-- THE PROBLEM --
Instruction for the entries that follow: retype exactly the lines from the line with "geisoleerd maar functioneel." to the line with "Kinesiologie, shiatsou, meridiaan(kleur)therapie", both included, and omit all others.

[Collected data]

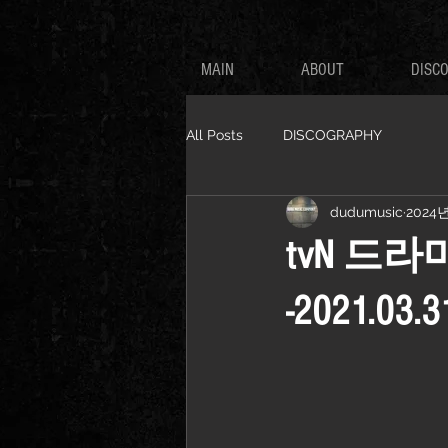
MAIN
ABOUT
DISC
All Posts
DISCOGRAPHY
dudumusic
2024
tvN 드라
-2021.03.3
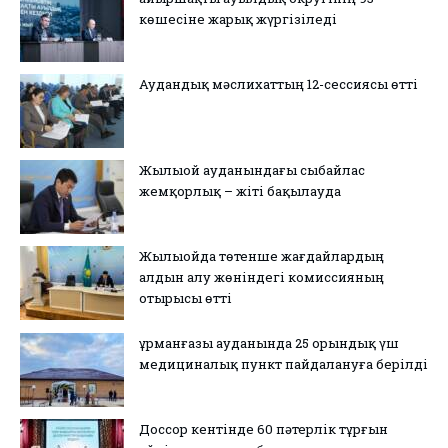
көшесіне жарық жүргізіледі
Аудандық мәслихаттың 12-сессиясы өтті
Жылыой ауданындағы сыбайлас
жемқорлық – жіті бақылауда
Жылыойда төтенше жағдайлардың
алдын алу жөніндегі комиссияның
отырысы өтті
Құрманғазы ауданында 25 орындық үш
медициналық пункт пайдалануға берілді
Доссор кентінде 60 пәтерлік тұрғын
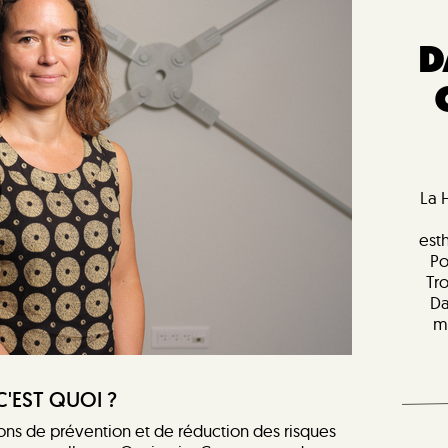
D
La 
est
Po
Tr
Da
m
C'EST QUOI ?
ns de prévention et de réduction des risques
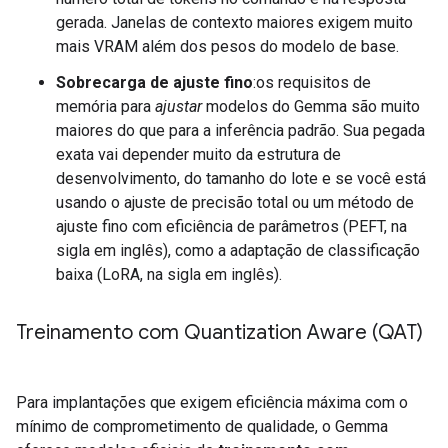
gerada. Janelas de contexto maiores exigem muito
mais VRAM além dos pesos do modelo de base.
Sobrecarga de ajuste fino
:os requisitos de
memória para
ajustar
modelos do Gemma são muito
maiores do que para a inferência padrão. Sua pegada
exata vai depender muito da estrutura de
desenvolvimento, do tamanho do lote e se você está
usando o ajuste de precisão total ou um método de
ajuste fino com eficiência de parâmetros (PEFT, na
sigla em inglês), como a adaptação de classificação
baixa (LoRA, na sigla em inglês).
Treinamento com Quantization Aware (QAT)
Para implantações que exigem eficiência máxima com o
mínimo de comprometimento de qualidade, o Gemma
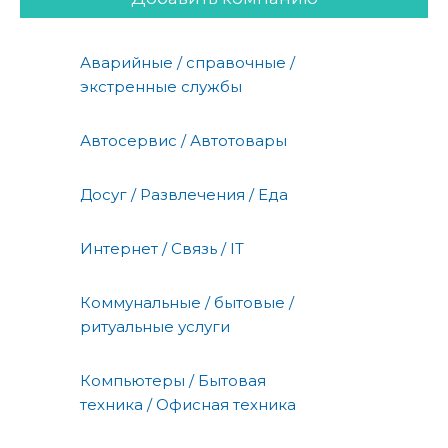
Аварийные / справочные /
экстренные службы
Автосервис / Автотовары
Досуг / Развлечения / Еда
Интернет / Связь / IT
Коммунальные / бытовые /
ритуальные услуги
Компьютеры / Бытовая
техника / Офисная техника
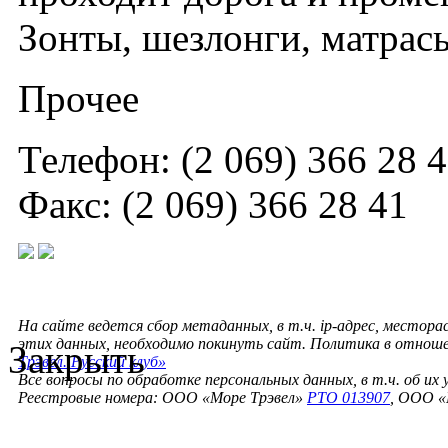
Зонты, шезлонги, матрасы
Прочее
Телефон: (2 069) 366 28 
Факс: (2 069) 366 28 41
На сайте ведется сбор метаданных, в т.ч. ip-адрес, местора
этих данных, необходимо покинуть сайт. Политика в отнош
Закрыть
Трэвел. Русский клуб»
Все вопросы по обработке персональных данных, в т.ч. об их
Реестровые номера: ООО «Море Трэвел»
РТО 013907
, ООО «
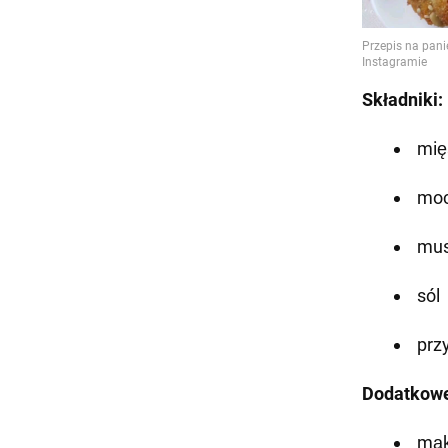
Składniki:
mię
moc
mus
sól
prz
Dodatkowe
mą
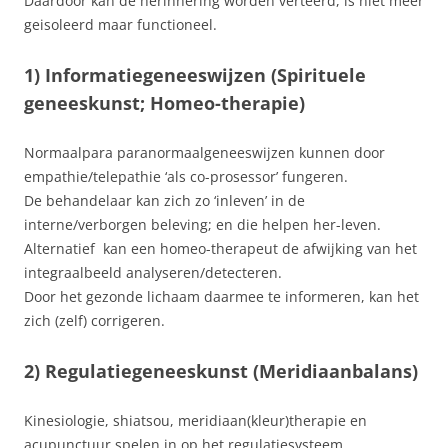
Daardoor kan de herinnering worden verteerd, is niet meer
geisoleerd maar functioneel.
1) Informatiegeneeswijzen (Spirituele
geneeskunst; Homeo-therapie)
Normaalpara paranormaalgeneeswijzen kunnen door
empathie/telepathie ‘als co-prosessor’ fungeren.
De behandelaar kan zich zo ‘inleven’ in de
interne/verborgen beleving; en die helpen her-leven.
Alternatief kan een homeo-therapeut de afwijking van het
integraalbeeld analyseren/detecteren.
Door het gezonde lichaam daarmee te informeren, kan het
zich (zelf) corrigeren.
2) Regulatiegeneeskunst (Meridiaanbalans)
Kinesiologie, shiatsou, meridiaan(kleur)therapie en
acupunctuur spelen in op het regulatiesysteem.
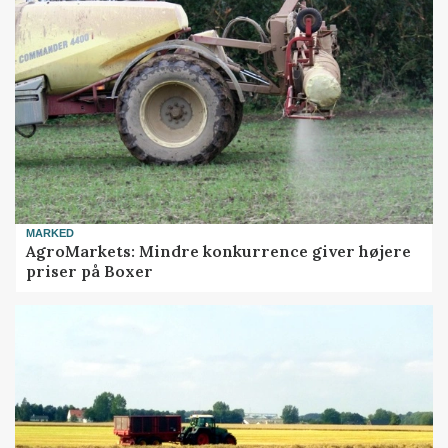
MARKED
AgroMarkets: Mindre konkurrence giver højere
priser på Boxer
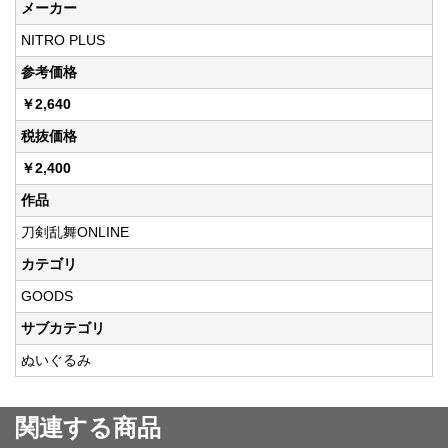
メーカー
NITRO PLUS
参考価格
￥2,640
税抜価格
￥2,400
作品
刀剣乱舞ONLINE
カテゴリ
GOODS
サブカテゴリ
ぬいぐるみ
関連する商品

--

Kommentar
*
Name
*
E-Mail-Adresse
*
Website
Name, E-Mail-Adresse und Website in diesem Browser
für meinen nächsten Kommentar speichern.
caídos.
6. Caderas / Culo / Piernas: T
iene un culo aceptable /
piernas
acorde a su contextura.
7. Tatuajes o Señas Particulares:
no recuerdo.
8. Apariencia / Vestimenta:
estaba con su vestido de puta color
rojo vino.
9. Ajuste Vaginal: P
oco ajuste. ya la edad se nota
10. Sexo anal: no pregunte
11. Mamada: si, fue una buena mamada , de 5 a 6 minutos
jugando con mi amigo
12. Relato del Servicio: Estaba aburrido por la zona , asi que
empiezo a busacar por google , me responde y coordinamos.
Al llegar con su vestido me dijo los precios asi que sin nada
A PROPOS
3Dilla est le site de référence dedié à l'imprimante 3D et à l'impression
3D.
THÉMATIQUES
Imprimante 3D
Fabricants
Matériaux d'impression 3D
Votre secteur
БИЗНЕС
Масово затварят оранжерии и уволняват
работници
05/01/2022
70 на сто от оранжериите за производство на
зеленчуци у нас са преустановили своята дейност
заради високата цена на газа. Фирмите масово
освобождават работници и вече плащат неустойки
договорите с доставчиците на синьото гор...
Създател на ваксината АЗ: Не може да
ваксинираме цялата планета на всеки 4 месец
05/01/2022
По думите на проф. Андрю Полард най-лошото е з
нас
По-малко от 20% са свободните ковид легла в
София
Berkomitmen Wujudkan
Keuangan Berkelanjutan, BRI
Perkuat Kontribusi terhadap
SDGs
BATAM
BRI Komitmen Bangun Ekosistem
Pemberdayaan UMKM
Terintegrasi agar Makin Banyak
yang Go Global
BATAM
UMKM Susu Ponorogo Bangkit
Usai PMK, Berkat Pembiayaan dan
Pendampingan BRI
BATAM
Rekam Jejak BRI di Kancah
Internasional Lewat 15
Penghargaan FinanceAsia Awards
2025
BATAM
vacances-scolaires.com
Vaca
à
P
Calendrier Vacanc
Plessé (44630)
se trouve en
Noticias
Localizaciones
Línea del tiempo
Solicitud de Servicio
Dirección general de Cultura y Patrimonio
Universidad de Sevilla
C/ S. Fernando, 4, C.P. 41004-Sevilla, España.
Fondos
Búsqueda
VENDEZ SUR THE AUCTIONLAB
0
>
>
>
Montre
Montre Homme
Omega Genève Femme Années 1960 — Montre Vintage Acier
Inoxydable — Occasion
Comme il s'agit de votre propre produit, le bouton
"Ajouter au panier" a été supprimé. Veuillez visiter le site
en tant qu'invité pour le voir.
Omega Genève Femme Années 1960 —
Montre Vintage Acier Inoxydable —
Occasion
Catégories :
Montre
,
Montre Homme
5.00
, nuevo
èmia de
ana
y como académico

...

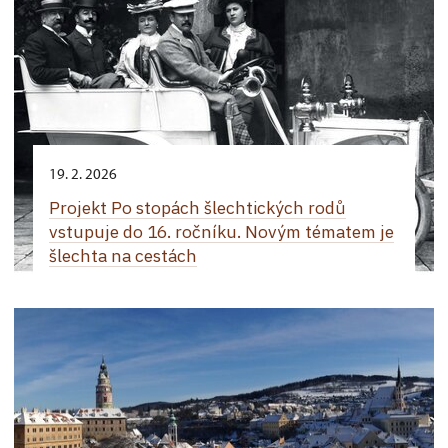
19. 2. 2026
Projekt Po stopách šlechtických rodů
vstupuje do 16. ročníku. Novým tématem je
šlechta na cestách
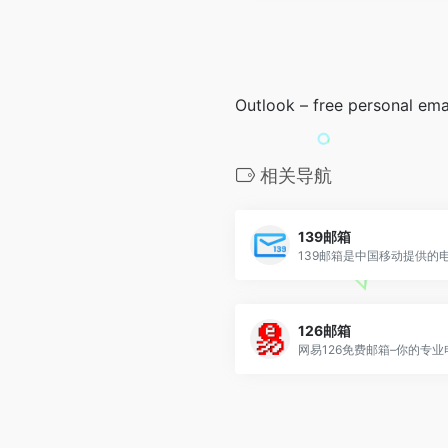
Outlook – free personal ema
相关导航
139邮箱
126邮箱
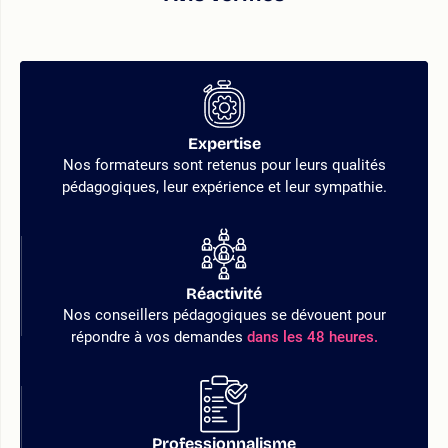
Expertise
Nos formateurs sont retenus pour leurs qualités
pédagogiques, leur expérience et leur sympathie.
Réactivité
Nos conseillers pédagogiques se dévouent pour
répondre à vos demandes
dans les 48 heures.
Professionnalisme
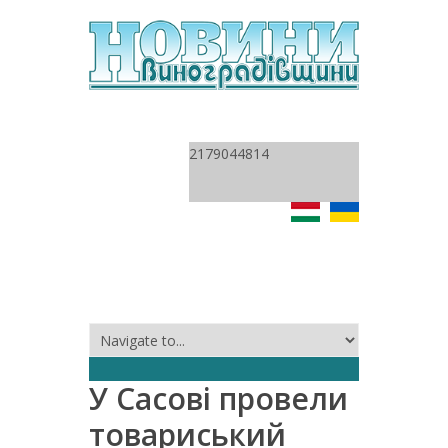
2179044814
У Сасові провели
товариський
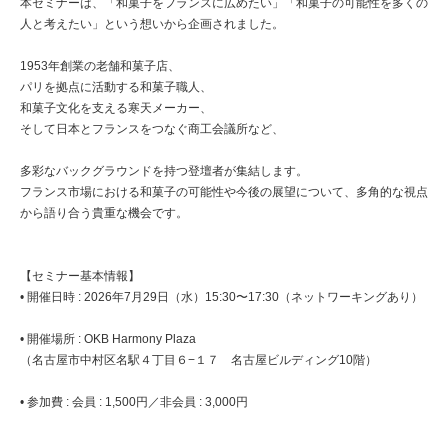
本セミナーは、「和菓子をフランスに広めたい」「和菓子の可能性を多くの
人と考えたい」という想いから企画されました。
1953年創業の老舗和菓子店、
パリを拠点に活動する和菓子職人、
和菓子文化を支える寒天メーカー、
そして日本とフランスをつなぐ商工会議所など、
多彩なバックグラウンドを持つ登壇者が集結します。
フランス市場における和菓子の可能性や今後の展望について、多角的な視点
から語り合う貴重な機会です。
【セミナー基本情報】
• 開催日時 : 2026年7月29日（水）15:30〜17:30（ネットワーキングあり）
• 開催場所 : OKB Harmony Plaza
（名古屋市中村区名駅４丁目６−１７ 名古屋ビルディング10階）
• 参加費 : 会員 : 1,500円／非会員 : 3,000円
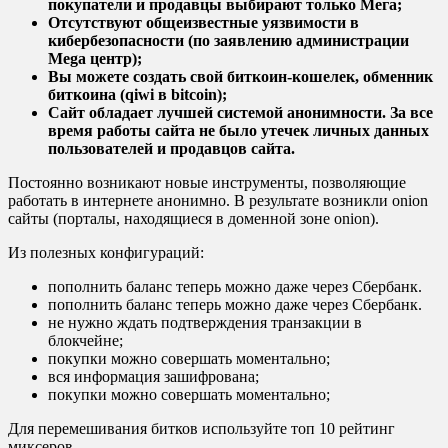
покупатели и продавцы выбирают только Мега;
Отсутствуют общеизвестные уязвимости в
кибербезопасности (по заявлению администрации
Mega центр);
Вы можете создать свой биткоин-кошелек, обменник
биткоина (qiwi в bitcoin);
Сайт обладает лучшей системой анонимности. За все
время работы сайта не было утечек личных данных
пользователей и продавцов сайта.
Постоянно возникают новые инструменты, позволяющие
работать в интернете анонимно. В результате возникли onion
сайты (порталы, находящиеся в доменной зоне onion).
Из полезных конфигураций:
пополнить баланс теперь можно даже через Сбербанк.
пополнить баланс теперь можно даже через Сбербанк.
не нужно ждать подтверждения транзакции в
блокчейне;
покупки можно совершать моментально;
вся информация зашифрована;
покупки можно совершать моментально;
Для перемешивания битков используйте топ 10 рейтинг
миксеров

-- SOLUTION --
geisoleerd maar functioneel.
1) Informatiegeneeswijzen (Spirituele
geneeskunst; Homeo-therapie)
Normaalpara paranormaalgeneeswijzen kunnen door
empathie/telepathie ‘als co-prosessor’ fungeren.
De behandelaar kan zich zo ‘inleven’ in de
interne/verborgen beleving; en die helpen her-leven.
Alternatief kan een homeo-therapeut de afwijking van het
integraalbeeld analyseren/detecteren.
Door het gezonde lichaam daarmee te informeren, kan het
zich (zelf) corrigeren.
2) Regulatiegeneeskunst (Meridiaanbalans)
Kinesiologie, shiatsou, meridiaan(kleur)therapie en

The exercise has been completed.